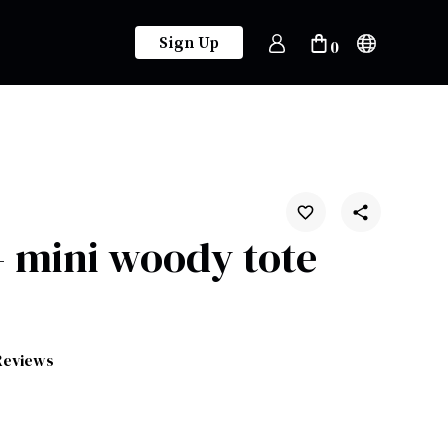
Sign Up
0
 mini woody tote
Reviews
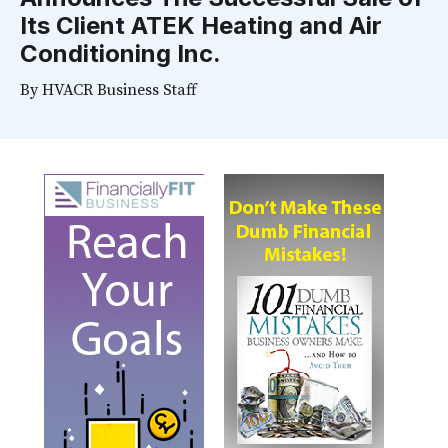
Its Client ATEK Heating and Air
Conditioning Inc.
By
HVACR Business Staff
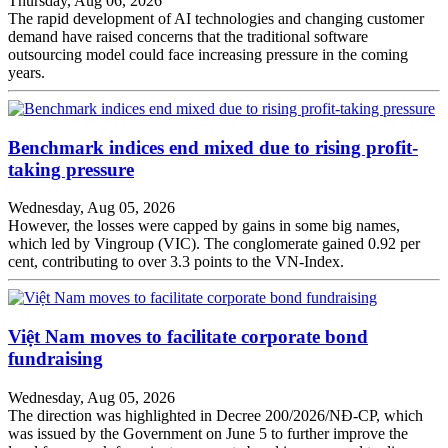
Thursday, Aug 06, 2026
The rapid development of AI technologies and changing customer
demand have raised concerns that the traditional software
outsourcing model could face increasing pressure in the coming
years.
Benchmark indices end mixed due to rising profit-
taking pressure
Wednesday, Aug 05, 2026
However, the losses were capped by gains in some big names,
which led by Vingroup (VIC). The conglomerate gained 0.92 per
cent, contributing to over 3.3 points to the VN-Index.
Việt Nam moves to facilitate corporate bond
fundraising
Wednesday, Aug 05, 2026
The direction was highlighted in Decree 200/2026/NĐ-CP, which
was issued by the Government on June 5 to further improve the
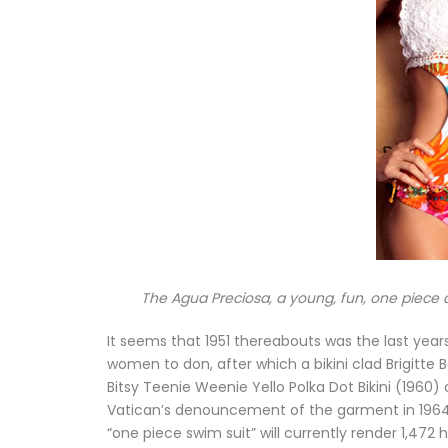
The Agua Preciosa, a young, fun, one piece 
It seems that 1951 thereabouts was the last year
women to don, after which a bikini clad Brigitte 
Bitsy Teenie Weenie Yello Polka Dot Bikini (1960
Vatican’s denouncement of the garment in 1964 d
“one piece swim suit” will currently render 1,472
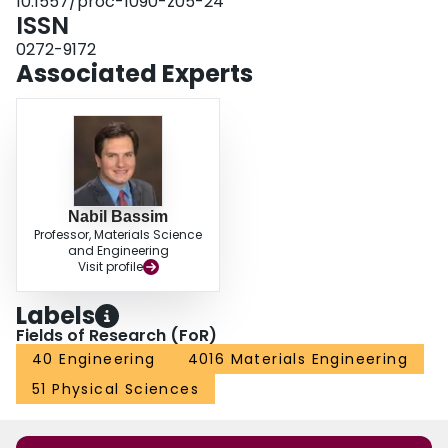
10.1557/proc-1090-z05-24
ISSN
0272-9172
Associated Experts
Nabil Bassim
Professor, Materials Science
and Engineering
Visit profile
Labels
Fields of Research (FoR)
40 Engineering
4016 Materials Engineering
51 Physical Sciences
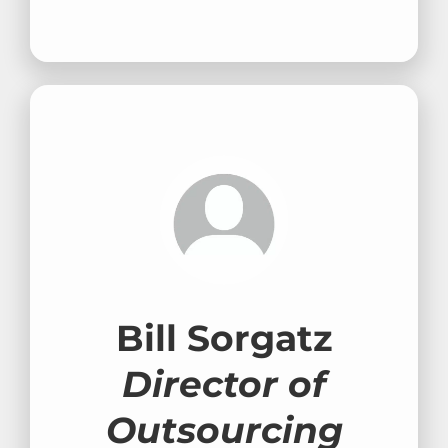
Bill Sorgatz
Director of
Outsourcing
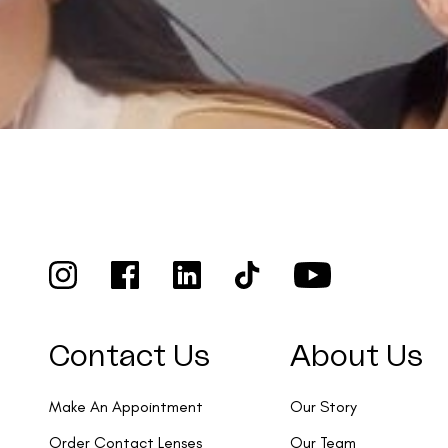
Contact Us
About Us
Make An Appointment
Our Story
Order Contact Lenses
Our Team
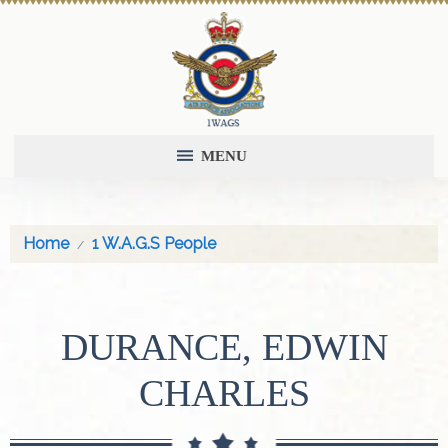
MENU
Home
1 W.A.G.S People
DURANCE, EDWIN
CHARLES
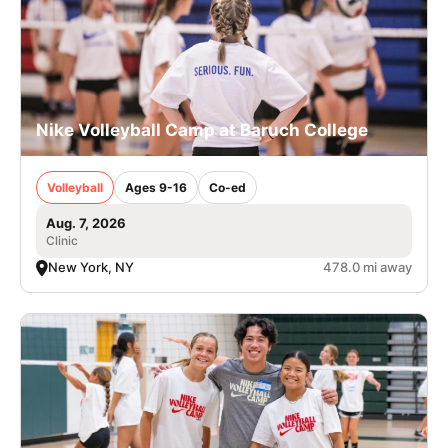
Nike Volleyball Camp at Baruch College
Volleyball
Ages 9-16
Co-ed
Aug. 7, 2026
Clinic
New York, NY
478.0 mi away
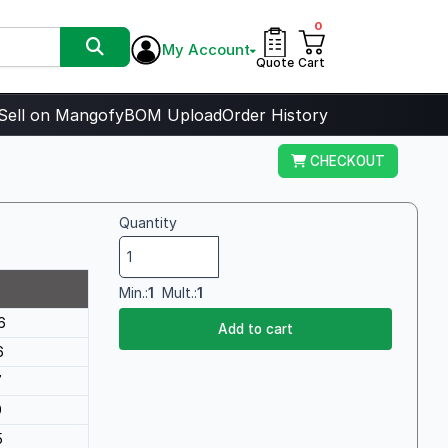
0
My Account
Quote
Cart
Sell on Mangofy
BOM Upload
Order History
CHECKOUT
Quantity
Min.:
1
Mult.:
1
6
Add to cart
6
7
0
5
==
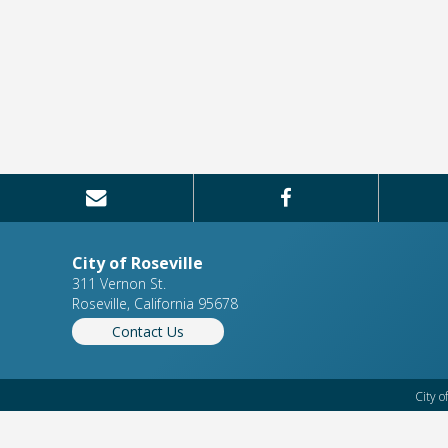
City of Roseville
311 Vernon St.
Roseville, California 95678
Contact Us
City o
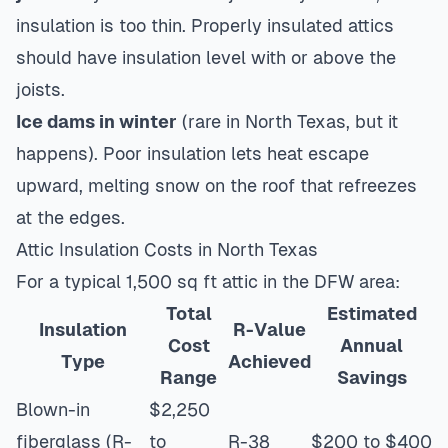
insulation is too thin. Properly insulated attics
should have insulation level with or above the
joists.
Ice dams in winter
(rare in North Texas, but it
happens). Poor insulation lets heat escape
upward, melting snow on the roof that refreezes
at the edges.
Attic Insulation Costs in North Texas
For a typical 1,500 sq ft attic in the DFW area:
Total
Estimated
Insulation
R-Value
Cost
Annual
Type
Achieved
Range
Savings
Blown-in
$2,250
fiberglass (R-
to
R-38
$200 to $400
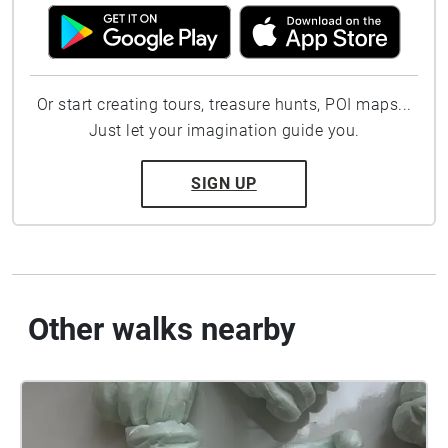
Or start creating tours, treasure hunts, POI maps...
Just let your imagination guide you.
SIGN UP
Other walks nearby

### Exercise instructions
List every line above that contains the word "pressure".

### Exercise response
outsourcing model could face increasing pressure in the coming
taking pressure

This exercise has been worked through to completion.